To highlight the prevalence and severity of sleep disordered breathing (SDB) in the pregnant population.To inform readers about risk factors for SDB in pregnancy.To explore the impact of SDB on adverse maternal and fetal outcomes, and biological pathways for associated adverse maternal and fetal outcomes.To introduce current management options for SDB in pregnancy, including medical and behavioural approaches. Sleep disordered breathing (SDB) is very common during pregnancy, and is most likely explained by hormonal, physiological and physical changes. Maternal obesity, one of the major risk factors for SDB, together with physiological changes in pregnancy may predispose women to develop SDB. SDB has been associated with poor maternal and fetal outcomes. Thus, early identification, diagnosis and treatment of SDB are important in pregnancy. This article reviews the pregnancy-related changes affecting the severity of SDB, the epidemiology and the risk factors of SDB in pregnancy, the association of SDB with adverse pregnancy outcomes, and screening and management options specific for this population.

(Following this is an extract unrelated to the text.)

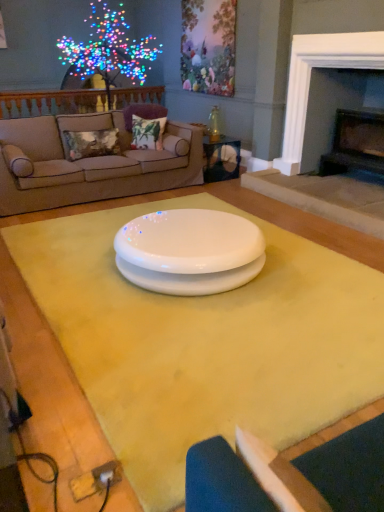 Where is `vacant region to the left of white glossy plate at center`? The width and height of the screenshot is (384, 512). vacant region to the left of white glossy plate at center is located at coordinates (71, 259). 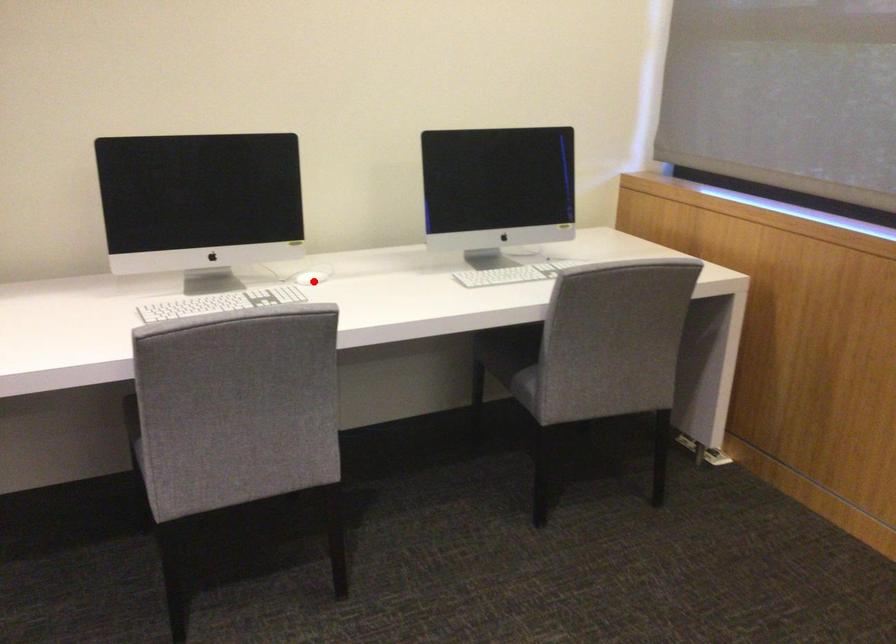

睡眠呼吸障碍(SDB)很常见,且随着孕期进展严重程度增加。频繁打鼾、高龄和孕前高体重指数(>25 kg·m⁻²)可能是孕早期SDB的可靠指标。非孕期人群使用的包括问卷在内的SDB筛查工具在孕期预测能力较差。越来越多的证据表明,孕期SDB可能与不良妊娠结局风险增加有关,包括妊娠期糖尿病和子痫前期。然而,由于一些研究未对潜在的母体混杂因素进行调整且存在其他研究局限性,这些结果应谨慎解读。目前尚无针对SDB治疗的孕期特定实践指南。许多临床医生和医疗机构遵循一般人群的治疗建议。患有既往SDB的女性可能需要重新评估,尤其是在妊娠6个月后,因为随着鼻塞和体重增加症状可能会加重。

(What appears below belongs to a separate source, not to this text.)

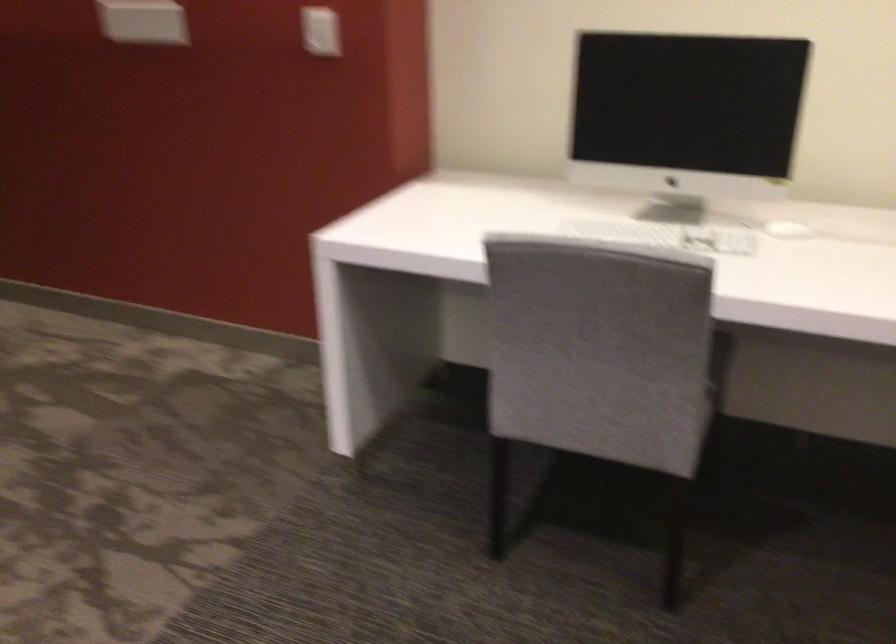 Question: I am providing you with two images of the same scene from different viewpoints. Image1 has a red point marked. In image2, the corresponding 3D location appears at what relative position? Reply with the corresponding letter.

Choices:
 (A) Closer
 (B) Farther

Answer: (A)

强调孕妇人群中睡眠呼吸障碍(SDB)的患病率和严重程度。告知读者孕期SDB 的危险因素。探讨SDB对母婴不良结局的影响以及相关母婴不良结局的生物学途径。介绍孕期SDB的当前管理选择,包括医学和行为方法。睡眠呼吸障碍(SDB)在孕期非常常见,很可能是由激素、生理和身体变化所解释。母体肥胖是SDB的主要危险因素之一,与孕期生理变化一起可能使女性易患SDB。SDB与母婴不良结局有关。因此,孕期早期识别、诊断和治疗SDB很重要。本文综述了影响SDB严重程度的与妊娠相关的变化、孕期SDB的流行病学和危险因素、SDB与不良妊娠结局的关联以及针对该人群的筛查和管理选择。